The answer is: really really bad.

Five worst individual seasons for major league teams over the past half century:

2003 Tigers: 119 losses

2018 Orioles: 115 losses

2019 Tigers: 114 losses (projected)

2004 Diamondbacks: 111 losses

2019 Orioles: 110 losses (projected)

I detect some sort of subtle pattern here.

Over the past few weeks, Tiger fans have been agonizing over the prospect that the team might somehow manage to pass the Orioles down the stretch, thus losing out on the #1 overall pick in next June’s draft.

The Tigers have heroically beaten back this threat, by carefully avoiding anything resembling a winning streak, even as the Orioles have continued to lose at an historically impressive rate. (see above table).

This stirring competition to achieve negative glory raises a subject that I haven’t thought about much at all, which is this:

As professional sports become more analytically sophisticated all the time, it would seem to follow that the incentives for tanking — that is, for more or less trying to lose in the short term, because of the benefits a worse record will provide in the longer term in the form of better draft picks — must become clearer, and thus more tempting.

For example, suppose you’re an NFL franchise that, early in the season, realizes it has has no realistic prospect of making the playoffs.

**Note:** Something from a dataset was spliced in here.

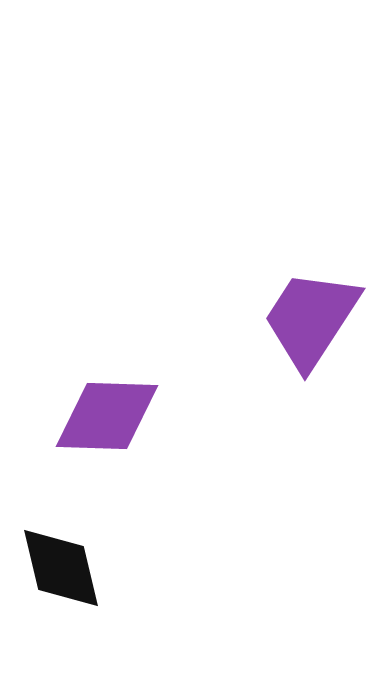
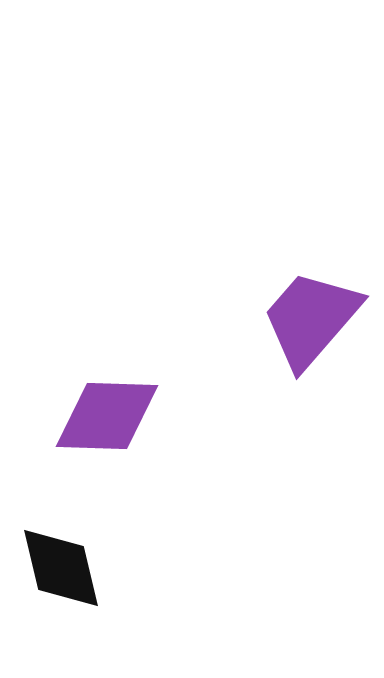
purple trapezoid: rotated 8 degrees clockwise
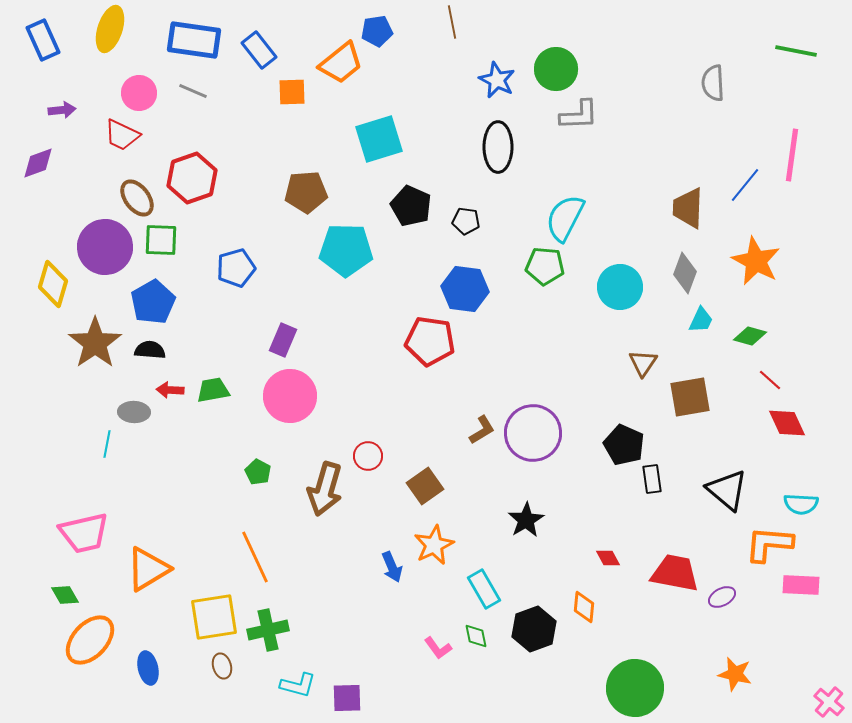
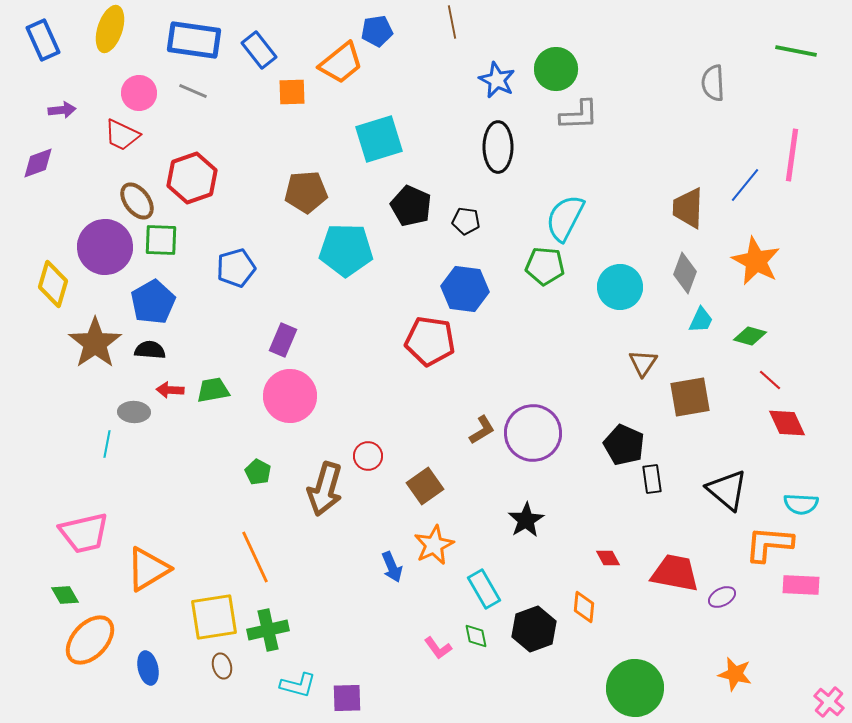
brown ellipse at (137, 198): moved 3 px down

Every win from that point on is a negative input in regard to acquiring the highest possible first round draft pick (and also hurts, though not nearly as much, later in the draft).

Already, 12 minutes into the current season, you have talk of hopeless teams like the Dolphins and Jets “tanking for Tua” (that is, Alabama quarterback Tua Tagovailoa, the projected top pick in next spring’s draft.) Given that a franchise quarterback is incredibly valuable, while the value of going 4-12 rather than 3-13 is close to nil from any utilitarian or even deontological perspective, such talk is both inevitable and eminently reasonable.

The NBA has addressed this problem with a draft lottery, but that’s only a partial and kludgy solution to an endemic problem.

So, tanking. How should we think about it, regulate it etc?